Most couples don’t get along 100% of the time. But endorphins and exercise aren’t most couples; they are always happy to see one another.
We’ve talked before about the link between exercise and mood. But what are endorphins? And how can we get them flowing through our brains? And is physical activity the cure for mental illnesses like depression and anxiety?
What Are Endorphins?
You know that “high” you get after an intense workout? That’s not just a sense of accomplishment lifting your spirits; endorphins are responsible for your euphoria.
Endorphins are chemicals released by the brain during exercise. They help us manage pain and stress, and improve overall mood. In fact, scientists have discovered that endorphins share many properties with opiates, but without the harsh potential side effects. Endorphins actually bind to these opiate receptors, reducing pain and increasing feelings of euphoria, all without any medical intervention.
Furthermore, endorphins and other brain chemicals improve your overall mood, giving you a more positive outlook on your day.
The bottom line: that “runner’s high” is all in your head – right there inside your brain.
Why Endorphins Love Exercise
Exercise triggers the release of endorphins, in addition to other chemicals: dopamine, norepinephrine, and serotonin. These chemicals increase your overall mood and sense of well-being, helping combat mood disorders like depression and anxiety.
Many activities release endorphins. Yoga, for instance, is thought to reduce stress not only because of the soothing nature of the exercise, but because it triggers the release of endorphins. But other activities – like laughing and volunteering for others – can boost your mood, too.
However, research suggests that intense workouts cause a flood of endorphins and neurotransmitters.
Which Types of Exercise Are Best?
A recent study out of Finland found that the type and intensity of your exercise impacts the release of endorphins.
Researchers have known for years that exercise boosts feel-good chemicals in the brain. But this study looked at how exercise intensity affects those chemicals.
For the study, researchers measured participants’ endorphin levels using a positron emission tomography (PET) scan. Participant levels were measured before exercise, after moderate aerobic activity, during a rest period, and then again after a high-intensity interval training (HIIT) workout.
The study found a marked increase in endorphin levels after HIIT workouts, suggesting that the higher the intensity of your workout, the more endorphins and neurotransmitters you’ll have in your system.
However, any exercise will increase these chemicals and give you that “high” post-workout. Aerobic activity of any kind gets your blood pumping and increases oxygen to your brain, stimulating the release of endorphins.
Even moderate activity a few days a week can help improve your mood. But research suggests that frequent intense activity has an even greater impact. The harder you work, the better you’ll feel.
How Long Does the “Endorphin High” Last?
Even 20-30 minutes of moderate exercise can trigger endorphin release. Then, that “high” you experience post-workout can last for up to 24 hours according to some sources.
And don’t forget – endorphins aren’t the only players coming to this game. Other chemicals – neurotransmitters like serotonin – are there too, all working together to help you feel better, experience less pain, improve your appetite, and even help regulate your sleep cycle.
Can Exercise Cure My Depression?
The simple answer is no. Exercise cannot cure your depression or other chronic mental health issues. However, exercise and endorphins can lessen the symptoms. Physical activity and healthy eating should be one piece of a larger mental health puzzle, as determined by your medical professional.

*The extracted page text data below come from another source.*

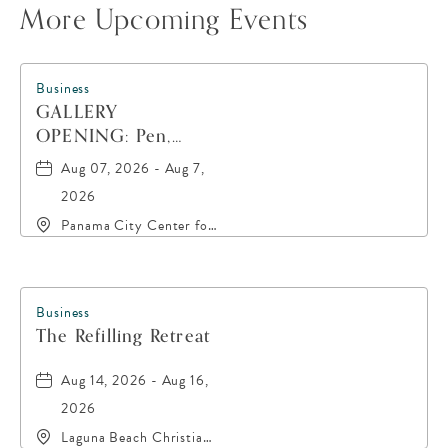
More Upcoming Events
Business
GALLERY
OPENING: Pen,
Paint, POP!
Aug 07, 2026 - Aug 7,
2026
Panama City Center for
the Arts, 19 East 4th
Street, Panama-City,
Florida, 32401
Business
The Refilling Retreat
Aug 14, 2026 - Aug 16,
2026
Laguna Beach Christian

For those dealing with mild, acute depression and anxiety that doesn’t require medical intervention, exercise and a balanced diet could be significant factors in your overall emotional health.
Depression, anxiety, and other disorders are complex. They’re a conglomerate of many factors: genetics, brain chemistry, past trauma or experiences, and many other considerations. And while exercise can’t completely cure depression and anxiety, they can help manage the overall impact on your life.
Endorphins actually change your brain chemistry, helping improve your mood overall. Therefore, if you’re struggling with depression, a high-intensity workout could significantly reduce your feelings of sadness and hopelessness.
If you’re struggling with a mental health emergency and need support, don’t wait. Contact your doctor, call 911, or contact the suicide prevention hotline at 1-800-273-8255.